### WHAT YOU ARE ASKED TO DO:
Reproduce exactly the first line of the material below and every line after it, ending with the line that contains "Kriketi Maailmameistrivõistlused ja T20". No pictures should be copied.

### RECORDED INFORMATION:

^^^^^^^^

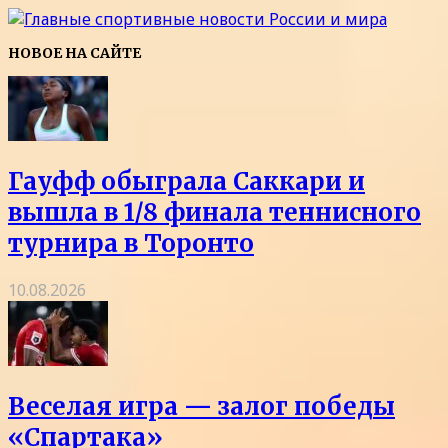
НОВОЕ НА САЙТЕ
Гауфф обыграла Саккари и
вышла в 1/8 финала теннисного
турнира в Торонто
10.08.2026
Веселая игра — залог победы
«Спартака»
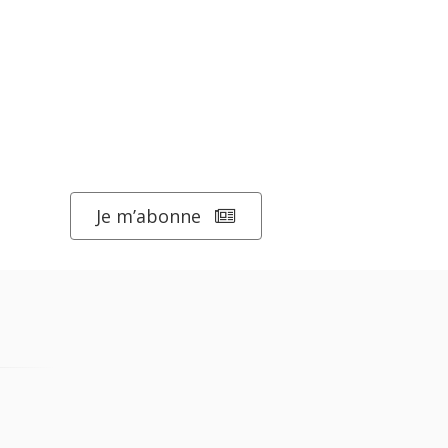
Je m’abonne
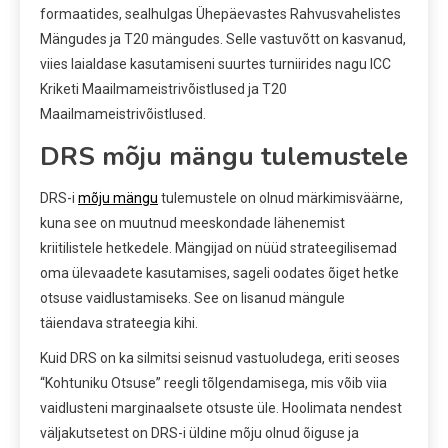
formaatides, sealhulgas Ühepäevastes Rahvusvahelistes
Mängudes ja T20 mängudes. Selle vastuvõtt on kasvanud,
viies laialdase kasutamiseni suurtes turniirides nagu ICC
Kriketi Maailmameistrivõistlused ja T20
Maailmameistrivõistlused.
DRS mõju mängu tulemustele
DRS-i
mõju mängu
tulemustele on olnud märkimisväärne,
kuna see on muutnud meeskondade lähenemist
kriitilistele hetkedele. Mängijad on nüüd strateegilisemad
oma ülevaadete kasutamises, sageli oodates õiget hetke
otsuse vaidlustamiseks. See on lisanud mängule
täiendava strateegia kihi.
Kuid DRS on ka silmitsi seisnud vastuoludega, eriti seoses
“Kohtuniku Otsuse” reegli tõlgendamisega, mis võib viia
vaidlusteni marginaalsete otsuste üle. Hoolimata nendest
väljakutsetest on DRS-i üldine mõju olnud õiguse ja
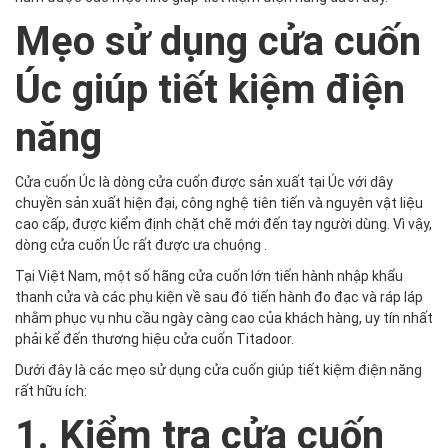
Mẹo sử dụng cửa cuốn
Úc giúp tiết kiệm điện
năng
Cửa cuốn Úc là dòng cửa cuốn được sản xuất tại Úc với dây
chuyền sản xuất hiện đại, công nghệ tiên tiến và nguyên vật liệu
cao cấp, được kiểm định chặt chẽ mới đến tay người dùng. Vì vậy,
dòng cửa cuốn Úc rất được ưa chuộng .
Tại Việt Nam, một số hãng cửa cuốn lớn tiến hành nhập khẩu
thanh cửa và các phụ kiện về sau đó tiến hành đo đạc và ráp láp
nhằm phục vụ nhu cầu ngày càng cao của khách hàng, uy tín nhất
phải kể đến thương hiệu cửa cuốn Titadoor.
Dưới đây là các mẹo sử dụng cửa cuốn giúp tiết kiệm điện năng
rất hữu ích:
1. Kiểm tra cửa cuốn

^^^^^^^^

### ANSWER SECTION:
НОВОЕ НА САЙТЕ
Гауфф обыграла Саккари и
вышла в 1/8 финала теннисного
турнира в Торонто
10.08.2026
Веселая игра — залог победы
«Спартака»
Je m’abonne
formaatides, sealhulgas Ühepäevastes Rahvusvahelistes
Mängudes ja T20 mängudes. Selle vastuvõtt on kasvanud,
viies laialdase kasutamiseni suurtes turniirides nagu ICC
Kriketi Maailmameistrivõistlused ja T20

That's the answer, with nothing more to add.